02-08-2016 03:40 AM
I recently built a scorecard model using SAS E-miner's credit scoring node. The scorecard proved to be very good with excellent gini values and the rank ordering of the scores in terms of the events/non-events was more than satisifactory. However, the event modelled is extremely rare. In the sample, the events (1's) account for roughly 30%, whereas the true population proportion is 0.15%. The person who will be using the model is completely focussed on wanting a cut-off below which all events will be classified as 1's when predicting. The problem I face now is that - because of the rare event - the model DOES accurately capture a large percentage of event's below certain cut-offs when running it on out-of-time data, but it has an extremely large False Positive Rate as well, due to the large number of non-events in the population. I have adjusted the regression intercept for oversampling, but this does not seem to do much i.t.v. of cut-offs. Is there perhaps any techniques that you would recommend?
02-08-2016 07:11 PM
There will always be a trade-off of course between:
- sensitivity = true positive rate (TPR) = hit rate = recall on the one hand AND
- precision = positive predictive value (PPV) on the other hand
Changing the cut-off (decision threshold) in a particular direction will improve one of these 2, but will worsen the other. Inevitably.
Also: The higher the false positive rate, the lower the precision.
Do you already use the Gains table and the Trade-off Plots in the Scorecard node?
The trade-off plots display the approval rate and bad rate against cutoff scores. In credit scoring, trade-off plots are used to show how the approval rate and the bad rate among the accepted applicants depend on the cutoff score. A good scorecard enables the choice of a cutoff score that corresponds to a relatively high approval rate with a relatively low bad rate.
The gains table shows you "Average Marginal Profit" and "Average Total Profit" per score bucket using "Revenue Accepted Good" and "Cost Accepted Bad" (specified by you in the properties).
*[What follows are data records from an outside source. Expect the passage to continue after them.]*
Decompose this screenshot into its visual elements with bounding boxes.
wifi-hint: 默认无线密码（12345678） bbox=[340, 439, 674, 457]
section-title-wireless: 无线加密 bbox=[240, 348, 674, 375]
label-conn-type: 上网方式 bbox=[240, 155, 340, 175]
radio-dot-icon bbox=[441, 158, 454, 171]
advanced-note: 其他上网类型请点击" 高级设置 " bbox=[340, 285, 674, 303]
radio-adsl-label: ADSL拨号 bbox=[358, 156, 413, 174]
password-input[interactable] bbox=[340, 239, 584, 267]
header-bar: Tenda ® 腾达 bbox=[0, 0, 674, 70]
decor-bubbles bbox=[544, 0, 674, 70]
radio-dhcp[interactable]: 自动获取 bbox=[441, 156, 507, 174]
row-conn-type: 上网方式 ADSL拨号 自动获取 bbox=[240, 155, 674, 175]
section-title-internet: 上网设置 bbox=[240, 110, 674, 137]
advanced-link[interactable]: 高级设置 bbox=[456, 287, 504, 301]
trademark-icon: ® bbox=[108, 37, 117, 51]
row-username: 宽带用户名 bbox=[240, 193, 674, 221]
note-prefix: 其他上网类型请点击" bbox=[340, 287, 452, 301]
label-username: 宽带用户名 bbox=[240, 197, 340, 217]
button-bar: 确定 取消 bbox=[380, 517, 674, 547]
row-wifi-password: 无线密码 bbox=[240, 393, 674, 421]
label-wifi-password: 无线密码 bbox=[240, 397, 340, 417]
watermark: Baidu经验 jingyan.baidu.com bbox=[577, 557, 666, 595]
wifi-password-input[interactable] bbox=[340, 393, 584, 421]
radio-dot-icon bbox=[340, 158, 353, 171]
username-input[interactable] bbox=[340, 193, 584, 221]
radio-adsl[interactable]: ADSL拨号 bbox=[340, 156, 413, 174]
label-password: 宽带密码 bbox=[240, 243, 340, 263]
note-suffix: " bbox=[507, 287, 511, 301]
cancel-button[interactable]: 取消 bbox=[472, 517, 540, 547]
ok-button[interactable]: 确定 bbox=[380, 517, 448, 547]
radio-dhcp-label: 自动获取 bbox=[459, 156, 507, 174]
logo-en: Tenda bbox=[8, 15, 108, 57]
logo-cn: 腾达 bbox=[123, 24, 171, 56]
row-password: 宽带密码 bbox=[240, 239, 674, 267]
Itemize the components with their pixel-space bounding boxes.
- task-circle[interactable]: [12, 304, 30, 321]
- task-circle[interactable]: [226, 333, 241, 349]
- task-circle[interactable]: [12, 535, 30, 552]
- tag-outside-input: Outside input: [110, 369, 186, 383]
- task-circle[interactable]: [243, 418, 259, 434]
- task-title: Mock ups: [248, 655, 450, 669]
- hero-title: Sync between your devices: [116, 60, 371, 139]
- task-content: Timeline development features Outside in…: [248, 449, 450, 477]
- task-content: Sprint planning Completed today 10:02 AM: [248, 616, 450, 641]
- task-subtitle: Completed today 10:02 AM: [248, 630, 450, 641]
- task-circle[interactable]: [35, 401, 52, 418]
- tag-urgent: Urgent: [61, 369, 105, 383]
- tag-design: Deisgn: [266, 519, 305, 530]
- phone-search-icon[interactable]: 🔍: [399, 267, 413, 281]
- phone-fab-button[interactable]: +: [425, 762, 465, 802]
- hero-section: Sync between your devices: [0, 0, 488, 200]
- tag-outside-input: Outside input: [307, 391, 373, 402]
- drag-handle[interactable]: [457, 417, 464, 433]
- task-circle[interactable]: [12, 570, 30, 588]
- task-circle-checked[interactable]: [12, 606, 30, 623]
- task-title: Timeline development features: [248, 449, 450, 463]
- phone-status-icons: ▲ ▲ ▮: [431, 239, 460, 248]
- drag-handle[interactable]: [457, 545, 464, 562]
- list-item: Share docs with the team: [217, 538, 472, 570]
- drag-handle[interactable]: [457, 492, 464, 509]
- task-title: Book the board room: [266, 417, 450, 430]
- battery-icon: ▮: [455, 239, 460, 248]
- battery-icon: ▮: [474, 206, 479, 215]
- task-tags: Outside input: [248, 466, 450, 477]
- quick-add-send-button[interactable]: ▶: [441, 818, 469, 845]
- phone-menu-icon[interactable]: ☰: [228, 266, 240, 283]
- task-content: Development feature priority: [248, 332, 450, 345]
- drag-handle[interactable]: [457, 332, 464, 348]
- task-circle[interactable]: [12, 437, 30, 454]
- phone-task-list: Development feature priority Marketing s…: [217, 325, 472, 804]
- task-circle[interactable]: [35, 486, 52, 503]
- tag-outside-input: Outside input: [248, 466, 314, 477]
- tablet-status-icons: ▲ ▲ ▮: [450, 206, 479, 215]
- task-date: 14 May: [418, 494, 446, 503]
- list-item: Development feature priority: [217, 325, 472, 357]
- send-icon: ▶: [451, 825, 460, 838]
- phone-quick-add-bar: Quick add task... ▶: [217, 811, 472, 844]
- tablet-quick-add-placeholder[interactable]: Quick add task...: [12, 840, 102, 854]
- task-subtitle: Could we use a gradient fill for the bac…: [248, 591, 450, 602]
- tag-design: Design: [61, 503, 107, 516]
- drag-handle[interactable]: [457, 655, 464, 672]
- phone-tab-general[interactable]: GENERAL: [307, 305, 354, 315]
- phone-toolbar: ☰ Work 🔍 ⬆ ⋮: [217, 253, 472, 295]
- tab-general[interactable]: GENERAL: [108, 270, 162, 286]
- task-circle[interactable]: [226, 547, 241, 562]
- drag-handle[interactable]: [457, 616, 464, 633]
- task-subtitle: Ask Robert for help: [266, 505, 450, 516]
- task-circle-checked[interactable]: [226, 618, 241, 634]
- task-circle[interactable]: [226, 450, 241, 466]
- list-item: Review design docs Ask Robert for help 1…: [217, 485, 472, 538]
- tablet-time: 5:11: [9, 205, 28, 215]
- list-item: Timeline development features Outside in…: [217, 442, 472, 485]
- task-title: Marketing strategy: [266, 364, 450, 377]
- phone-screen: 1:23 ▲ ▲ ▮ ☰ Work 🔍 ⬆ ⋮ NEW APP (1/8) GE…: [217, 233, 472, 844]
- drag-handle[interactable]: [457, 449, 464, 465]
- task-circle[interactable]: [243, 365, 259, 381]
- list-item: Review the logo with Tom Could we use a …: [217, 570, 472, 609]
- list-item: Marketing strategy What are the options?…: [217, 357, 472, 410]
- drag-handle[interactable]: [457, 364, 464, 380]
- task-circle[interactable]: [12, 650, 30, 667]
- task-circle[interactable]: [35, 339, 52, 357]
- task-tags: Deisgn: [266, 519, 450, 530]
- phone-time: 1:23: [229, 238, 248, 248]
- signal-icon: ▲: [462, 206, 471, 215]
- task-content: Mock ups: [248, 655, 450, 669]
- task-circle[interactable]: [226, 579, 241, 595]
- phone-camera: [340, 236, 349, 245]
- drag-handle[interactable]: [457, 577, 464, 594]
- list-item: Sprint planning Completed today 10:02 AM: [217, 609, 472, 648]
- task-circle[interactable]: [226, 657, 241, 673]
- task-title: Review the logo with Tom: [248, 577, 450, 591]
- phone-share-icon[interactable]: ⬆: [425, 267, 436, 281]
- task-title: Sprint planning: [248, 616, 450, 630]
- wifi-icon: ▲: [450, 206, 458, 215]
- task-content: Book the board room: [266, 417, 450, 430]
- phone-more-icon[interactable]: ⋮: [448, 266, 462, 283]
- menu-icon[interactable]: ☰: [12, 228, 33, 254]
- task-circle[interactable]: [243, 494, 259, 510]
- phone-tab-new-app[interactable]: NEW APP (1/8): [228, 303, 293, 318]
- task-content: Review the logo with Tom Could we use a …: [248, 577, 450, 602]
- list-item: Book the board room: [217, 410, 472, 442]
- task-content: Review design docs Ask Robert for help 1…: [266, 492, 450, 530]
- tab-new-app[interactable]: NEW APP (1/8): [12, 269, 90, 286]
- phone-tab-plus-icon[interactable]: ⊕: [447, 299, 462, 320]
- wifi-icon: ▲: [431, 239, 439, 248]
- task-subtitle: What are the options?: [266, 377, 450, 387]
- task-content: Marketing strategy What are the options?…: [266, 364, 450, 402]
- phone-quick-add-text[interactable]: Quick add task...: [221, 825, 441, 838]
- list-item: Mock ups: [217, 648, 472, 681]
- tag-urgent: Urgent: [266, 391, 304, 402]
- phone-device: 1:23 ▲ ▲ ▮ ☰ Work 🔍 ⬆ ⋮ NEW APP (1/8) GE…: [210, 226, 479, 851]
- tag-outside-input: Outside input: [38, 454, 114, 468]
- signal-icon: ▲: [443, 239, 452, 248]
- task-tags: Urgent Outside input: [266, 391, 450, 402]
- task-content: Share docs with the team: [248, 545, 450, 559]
I think the online doc (accessible from within EMiner) provides you with all the formulas.
If you don't want to rely on the Scorecard node for choosing your cut-off you can always consider to use the cut-off node. It will choose the "best" cut-off probability according to the criterion of your choice (you can easily derive which score is mapped to it). For example: Kolmogorov–Smirnov
And important! Enterprise Miner allows decision processing.
SAS® Enterprise Miner™ 14.1 Extension Nodes: Developer's Guide.
Decision Thresholds and Profit Charts (p. 178)
The final classification of a new applicant in the class of good or the class of bad risks will be based on profit considerations.
Some people choose to optimize the F1-score as the best balance between sensitivity and precision.
F1-score is the harmonic mean of precision and sensitivity
in case you want to maximize the F1-score, you can write an optimization to find the best cut-off or simply a simulation (let the cut-off vary between a start and a stop value by an increment and calculate the quality metrics that go with each particular cut-off). Then make a choice.
02-09-2016 12:37 AM
Thanks for the help Koen! I will have a look at the different techniques you mentioned and see which one shows the best performance/classification.